- I'd argue that if any scientists are "setting out to prove the Bible wrong" then they aren't doing science.
Science isn't about answering spiritual questions. It's not about proving religion wrong.
Science is about making observations about our world that aren't currently explained, coming up with an idea that might explain them, coming up with a test that should give a specific result if the idea is right, and then doing the test to see if you get the expected result. But, of course, it's more complex than that, and details differ depending on your field.

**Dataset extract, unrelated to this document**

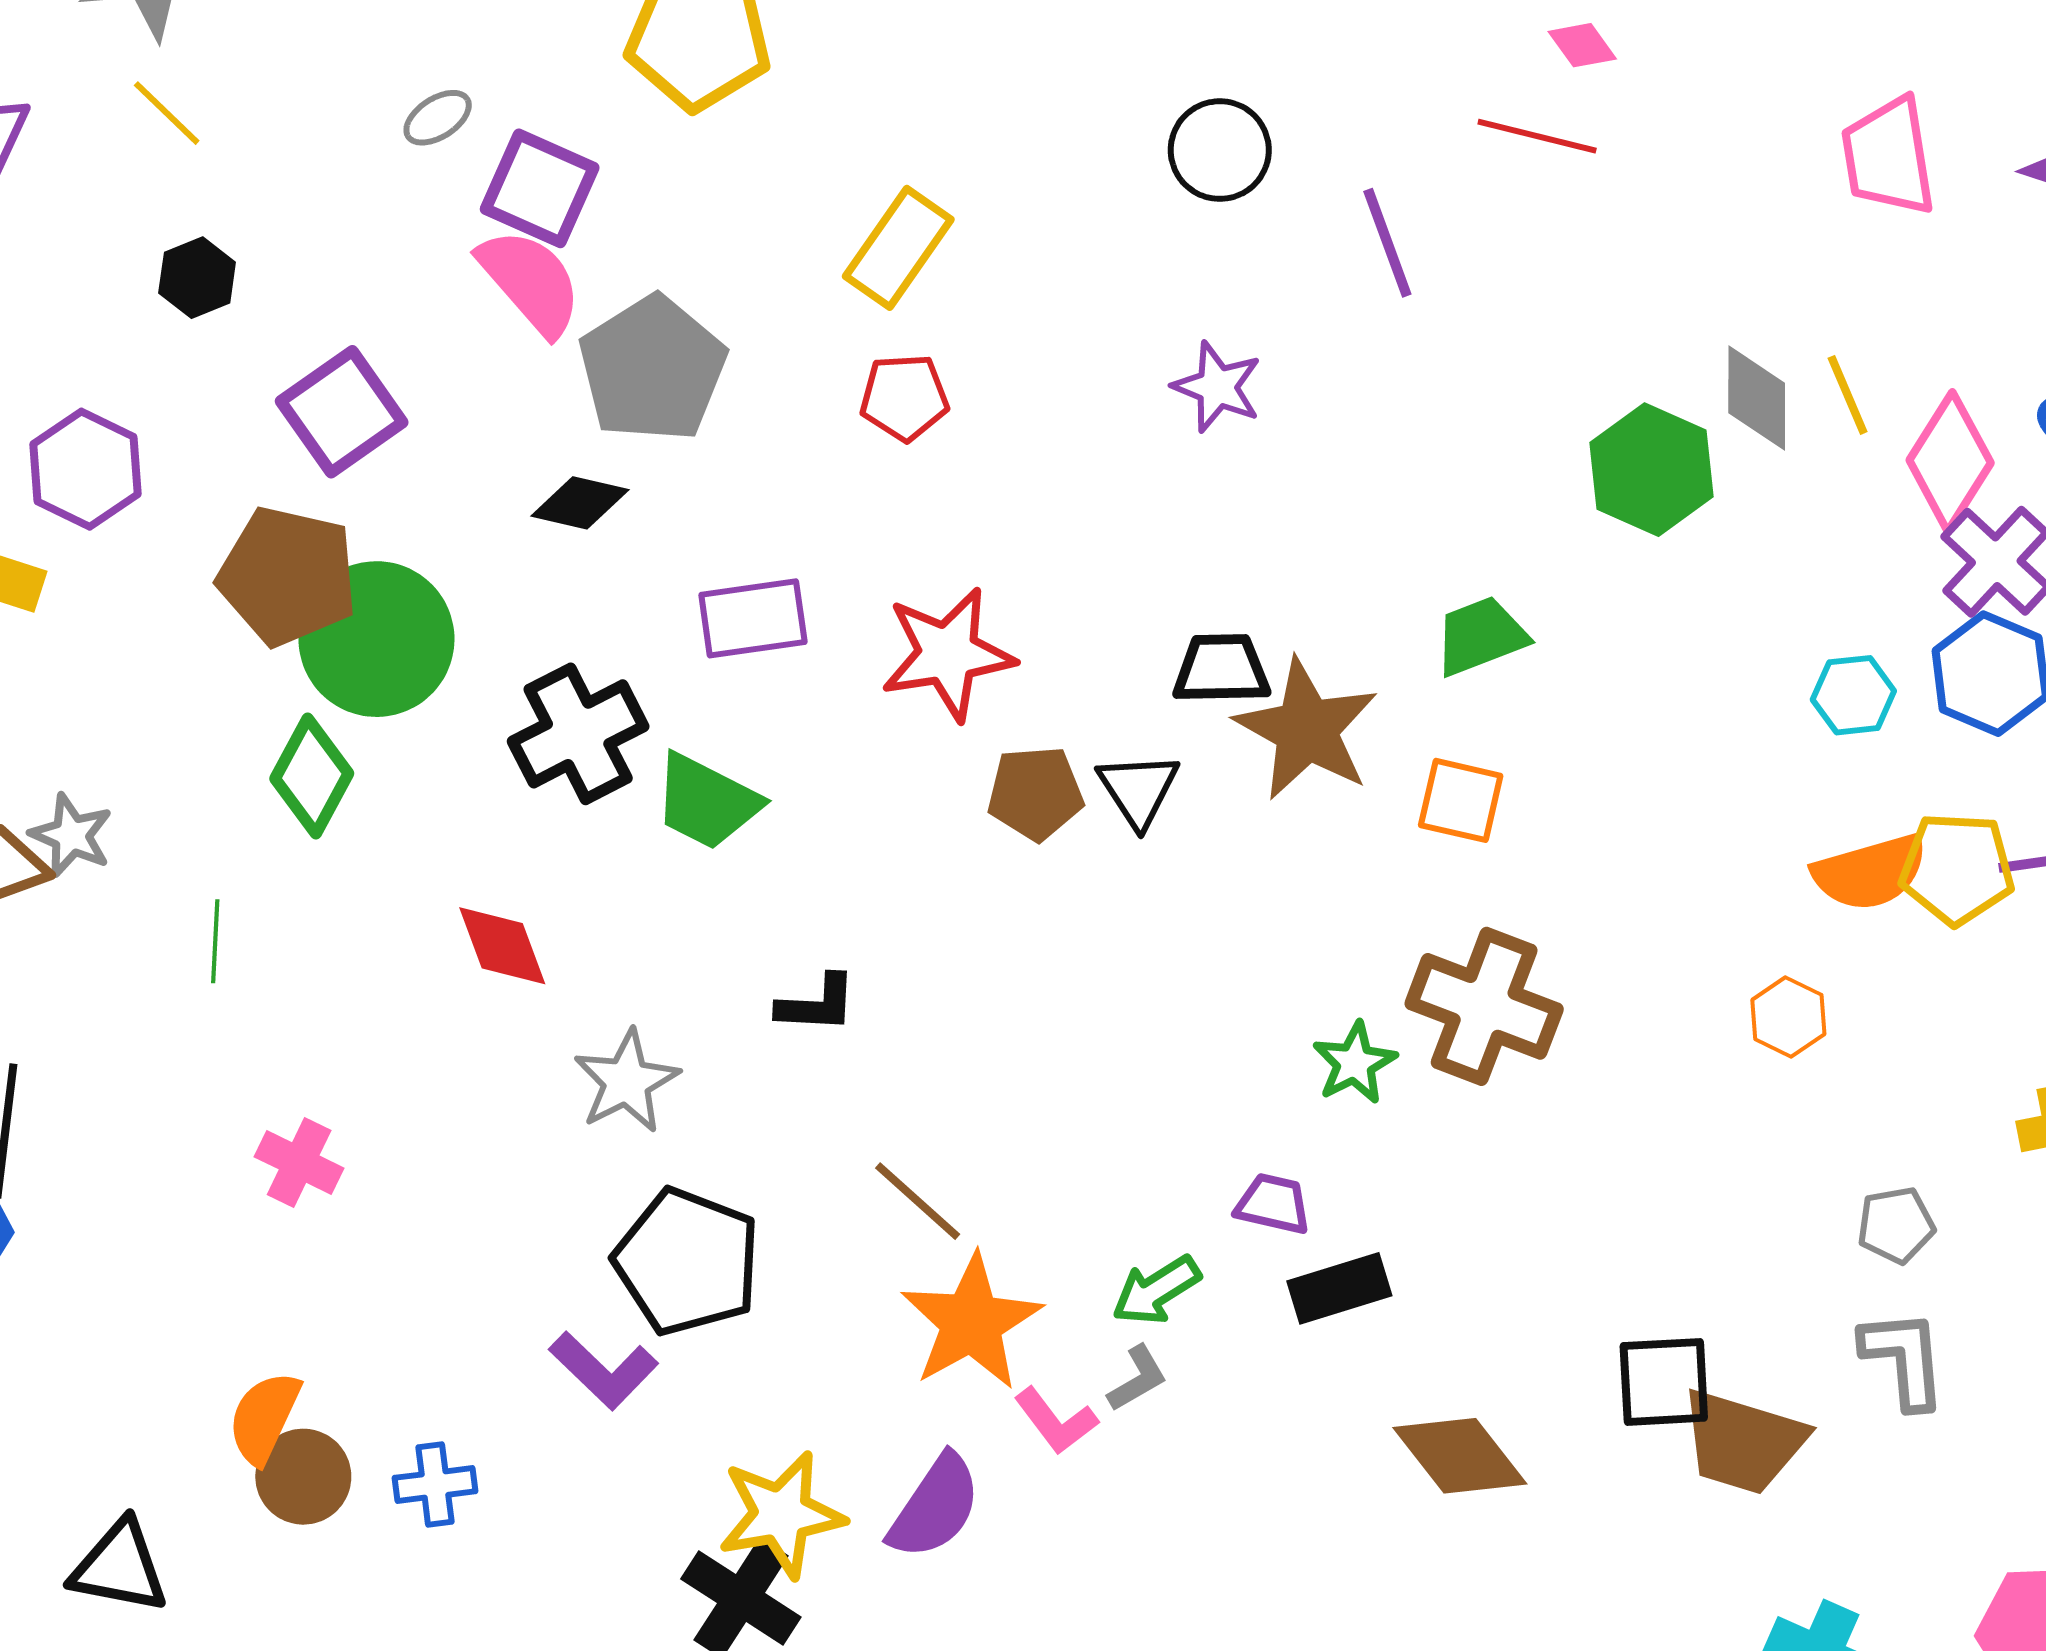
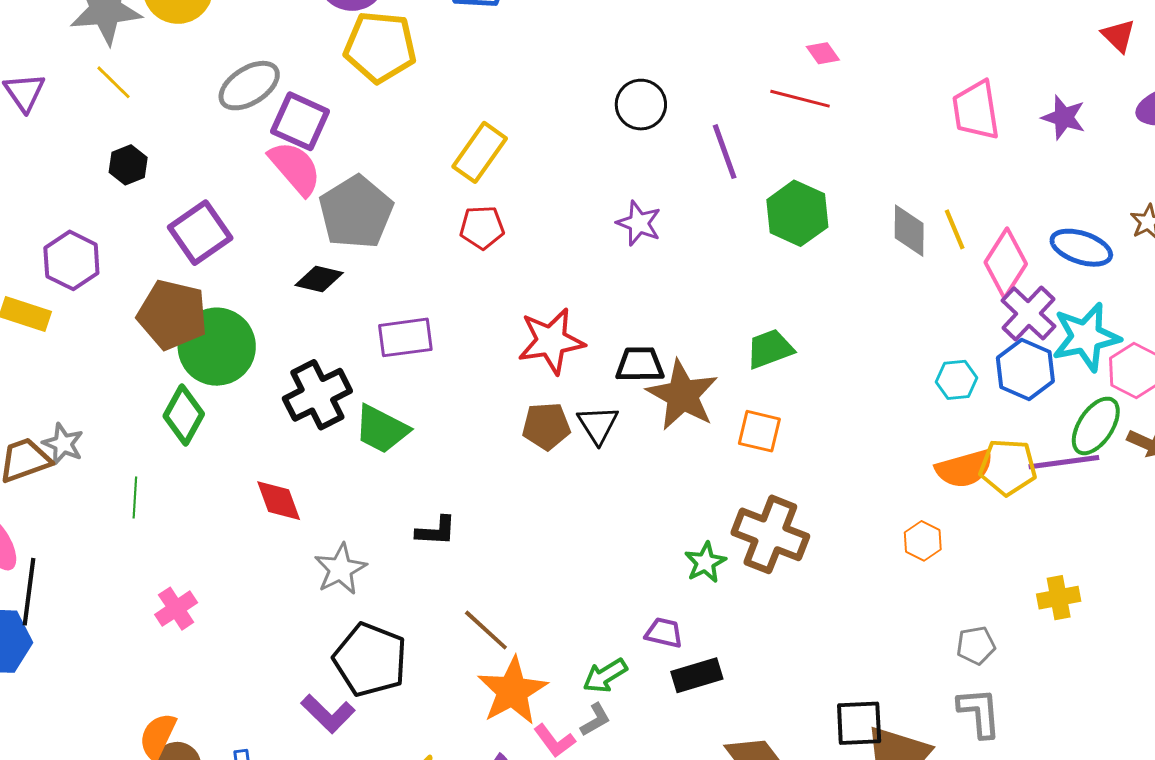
gray ellipse: (438, 118) -> (249, 86), size x1.8
green hexagon: (1652, 470) -> (797, 213), moved
red star: (948, 654) -> (551, 341), moved
pink cross: (299, 1162) -> (176, 609), turned 30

So a Scientist wouldn't "set out to prove the bible wrong" since, well, there is no "observation" about the world relating to the bible. I suppose you could prove "facts" wrong. For example: Was there a flood that covered the entire world? If I wanted to approach that scientifically, I might look at the evidence we see in land that was once covered by the sea. So I might notice salt levels, mineral leeching, and fossils of sea animals. Now I might construct an initial theory that the world was NOT covered by the ocean. And I might come up with a test that will prove me wrong - I'd predict that if the world was not covered with water, I should not be able to find any sealife fossils in mountains and in deserts. I come up with that test BEFORE I know what I'll find. I then go searching, and if I find fossils of sea life in the desert or mountains, well, I've proven my theory wrong. At this point, I need to either give up my theory, or refine it. I might discover that there are theories of continental drift, and tectonic movement. So I realize that it's possible that certain areas were covered with oceans and seas that are now land. I might look at the predictions for where the ocean used to be, and come up with a theory for where I expect to find sea fossils, and where I shouldn't be able to find any. I can then go looking for fossils, again trying to "prove myself wrong" - if I only find fossils in the expected areas, then my theory MIGHT be right. Or there might be some other explanation that I haven't come up with yet. If I find fossils in areas I predicted that I wouldn't find them, then my theory still needs more work.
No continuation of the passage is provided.